Kapolda Tengarai Ada Oknum Polisi Terlibat dalam Sindikat Motor Bodong di Pati

Kapolda Jateng Irjen Pol Ahmad Luthfi memberi keterangan soal sindikat kendaraan bodong. (MURIANEWS/Cholis Anwar)

MURIANEWS, Pati – Sindikat penjualan kendaraan bodong yang berhasil dibongkar di Kabupaten Pati, ditengarai ada anggota kepolisian yang turut terlibat.
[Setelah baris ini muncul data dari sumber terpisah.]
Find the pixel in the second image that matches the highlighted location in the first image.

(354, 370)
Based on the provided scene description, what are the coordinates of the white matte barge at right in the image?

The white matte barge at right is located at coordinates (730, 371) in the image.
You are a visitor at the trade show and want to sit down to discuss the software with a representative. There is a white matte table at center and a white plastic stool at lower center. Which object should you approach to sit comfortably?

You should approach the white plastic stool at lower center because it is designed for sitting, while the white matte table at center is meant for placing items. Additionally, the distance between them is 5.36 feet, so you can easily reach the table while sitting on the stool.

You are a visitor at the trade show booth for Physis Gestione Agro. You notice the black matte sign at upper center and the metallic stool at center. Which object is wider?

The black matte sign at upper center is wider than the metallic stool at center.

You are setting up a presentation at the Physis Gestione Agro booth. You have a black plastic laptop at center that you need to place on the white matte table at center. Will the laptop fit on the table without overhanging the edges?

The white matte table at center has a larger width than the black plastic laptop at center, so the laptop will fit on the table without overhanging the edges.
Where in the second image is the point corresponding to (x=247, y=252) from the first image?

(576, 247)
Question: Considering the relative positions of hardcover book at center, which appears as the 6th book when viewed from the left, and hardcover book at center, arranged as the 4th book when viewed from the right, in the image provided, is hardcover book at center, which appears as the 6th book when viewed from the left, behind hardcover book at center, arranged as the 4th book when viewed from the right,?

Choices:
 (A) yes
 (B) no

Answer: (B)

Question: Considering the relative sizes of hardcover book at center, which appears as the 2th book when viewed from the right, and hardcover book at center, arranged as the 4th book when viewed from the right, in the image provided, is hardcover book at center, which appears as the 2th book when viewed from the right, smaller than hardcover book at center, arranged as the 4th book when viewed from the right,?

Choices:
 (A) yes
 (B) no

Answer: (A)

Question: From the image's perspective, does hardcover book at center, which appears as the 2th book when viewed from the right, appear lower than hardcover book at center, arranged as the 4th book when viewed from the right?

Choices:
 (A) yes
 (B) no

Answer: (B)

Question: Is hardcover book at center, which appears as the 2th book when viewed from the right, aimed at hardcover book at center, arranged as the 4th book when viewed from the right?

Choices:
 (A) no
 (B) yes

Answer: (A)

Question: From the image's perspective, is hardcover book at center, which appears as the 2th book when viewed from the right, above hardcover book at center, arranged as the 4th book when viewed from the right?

Bahkan dari hasil pendalaman yang dilakukan oleh Propam Polda Jateng, dugaan keterlibatan anggota tersebut memang ada.

Kapolda Jawa Tengah Irjen Pol Ahmad Luthfi saat konferensi pers di gudang penyimpanan kendaraan bodong jalan raya Pati-Juwana Desa Gadingrejo, Kecamatan Juwana, Pati,  Jumat (28/5/2021) membenarkan hal ini.

Ia mengatakan, dari hasil pendalaman yang dilakukan, memang ada keterlibatan anggota kepolisian dalam kasus tersebut. Namun, saat ini pihaknya belum bisa memastikan, lantaran masih dalam penyelidikan internal.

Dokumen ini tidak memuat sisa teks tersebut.